A corporation ("Company A") disposed of a real estate property to a limited partnership in consideration for partnership interest and the assumption of indebtedness, and thereafter was lent money pursuant to an interest-bearing note by the partnership. The Agency noted that no s. 97(2) ruling had been requested and stated that:

"It would be a question of fact as to whether the Note ... would constitute proceeds of disposition received by Company A for purposes of subsection 97(2) ..."

17 November 1999 T.I. 990126

"[W]here an individual transfers property to a partnership under subsection 97(2) of the Act and receives, in addition to a partnership interest as consideration, a promissory note payable over, say, five years, the agreed amount would include the note and this amount would be deemed to be the proceeds for the individual and the cost to the partnership.

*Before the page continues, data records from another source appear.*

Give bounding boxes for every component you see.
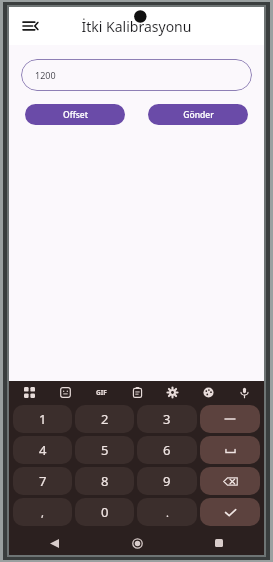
- button[interactable]: 4: [13, 436, 72, 464]
- staticText: 0: [101, 503, 109, 521]
- staticText: 1: [39, 410, 47, 428]
- button[interactable]: Settings: [162, 382, 182, 402]
- staticText: 1200: [35, 69, 56, 81]
- staticText: Gönder: [183, 109, 214, 121]
- button[interactable]: 2: [75, 405, 134, 433]
- button[interactable]: Themes: [198, 382, 218, 402]
- button[interactable]: Space: [200, 436, 260, 464]
- button[interactable]: 3: [137, 405, 197, 433]
- button[interactable]: Navigation menu: [17, 13, 43, 39]
- button[interactable]: 7: [13, 467, 72, 495]
- staticText: 5: [101, 441, 109, 459]
- button[interactable]: Gönder: [148, 104, 248, 125]
- button[interactable]: Home: [126, 532, 148, 554]
- staticText: İtki Kalibrasyonu: [9, 17, 264, 36]
- button[interactable]: Back: [43, 532, 65, 554]
- button[interactable]: 1200: [21, 59, 252, 91]
- button[interactable]: Keyboard layouts: [19, 382, 39, 402]
- staticText: 8: [101, 472, 109, 490]
- staticText: GIF: [96, 388, 107, 397]
- button[interactable]: .: [137, 498, 197, 526]
- button[interactable]: Minus: [200, 405, 260, 433]
- button[interactable]: Voice input: [234, 382, 254, 402]
- staticText: ,: [41, 505, 44, 520]
- staticText: 4: [39, 441, 47, 459]
- button[interactable]: ,: [13, 498, 72, 526]
- button[interactable]: 6: [137, 436, 197, 464]
- button[interactable]: Enter: [200, 498, 260, 526]
- button[interactable]: 5: [75, 436, 134, 464]
- button[interactable]: GIF: [91, 382, 111, 402]
- button[interactable]: 1: [13, 405, 72, 433]
- staticText: 2: [101, 410, 109, 428]
- staticText: 7: [39, 472, 47, 490]
- button[interactable]: Offset: [25, 104, 125, 125]
- staticText: 6: [163, 441, 171, 459]
- staticText: 9: [163, 472, 171, 490]
- staticText: .: [166, 505, 169, 520]
- staticText: 3: [163, 410, 171, 428]
- button[interactable]: 9: [137, 467, 197, 495]
- button[interactable]: 8: [75, 467, 134, 495]
- button[interactable]: Stickers: [55, 382, 75, 402]
- button[interactable]: Recent apps: [208, 532, 230, 554]
- button[interactable]: 0: [75, 498, 134, 526]
- button[interactable]: Clipboard: [127, 382, 147, 402]
- button[interactable]: Backspace: [200, 467, 260, 495]
- staticText: Offset: [63, 109, 88, 121]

In such a situation, where a gain has been triggered, i.e., the agreed amount exceeds the adjusted cost base of the property transferred, the transferor will be entitled to claim a reserve under paragraph 40(1)(a) of the Act if the note taken back is received as a 'conditional payment'."

1999 Ruling 993226

A partnership that is a member of a partnership may elect under s. 97(2).

7 February 1997 T.I. 5-970224

Pending the completion of a review of the matter, the administrative position on s. 85(1)(b) described at the 1996 Corporate Management Tax Conference, Q. 7, will not be extended to transfers of property under s. 97(2).

24 August 1992 T.I. (Tax Window, No. 23, p. 13, ¶2125)

Where a corporation converts a capital property to inventory and transfers it to a partnership under s. 97(2), RC will apply its policy in IT-218R, paragraph 15 at the time of the transfer of the real estate to the partnership, and not when the partnership eventually disposes of the real estate.

89 C.R. - Q.36

Where an election under s. 97(2) is made indicating that a particular property is capital property, the election will not be considered invalid by reason of RC subsequently determining that the property is inventory.

87 C.R. - Q.5

It is a question of fact whether there is a Canadian partnership immediately after the transaction.

IT-471R "Merger of Partnerships"

IT-338R "Partnership Interests - Effects on Adjusted Cost Base Resulting from the Admission or Retirement of a Partner"

IT-457R "Election by Professionals to Exclude Work in Progress from Income" under "Transfers of Work in Progress"

Articles

M. O'Brien, "The 97(2) Rollover - Basic Rules and New Developments", Business Vehicles, Vol IV, No. 2, 1998, p. 186.

McMullen, "Tax Considerations in the Reorganization of Partnerships", 1994 Corporate Management Tax Conference Report, c. 6.

Bernstein, "Partnership Versus Joint Company", Tax Profile, March 13, 1990

Discussions of deferred extraction of "boot" from the partnership in light of RC positions on GAAR and partial dispositions; and of partnership mergers.

Accounting Pronouncements

CICA Emerging Issues Committee, EIC-28 "Accounting for Assets Contributed to a Joint Venture"

Subsection 97(3) - Election not available — section 88

Administrative Policy

16 November 1990 T.I. (Tax Window, Prelim. No. 2, p. 19, ¶1051)

Where a corporation disposes of property at a loss to a partnership which is owned by its controlling shareholder and his spouse, s. 97(3) will deny a capital loss to the corporation, but because the corporation is not a partner there is no partnership interest to which the stop-loss can be added.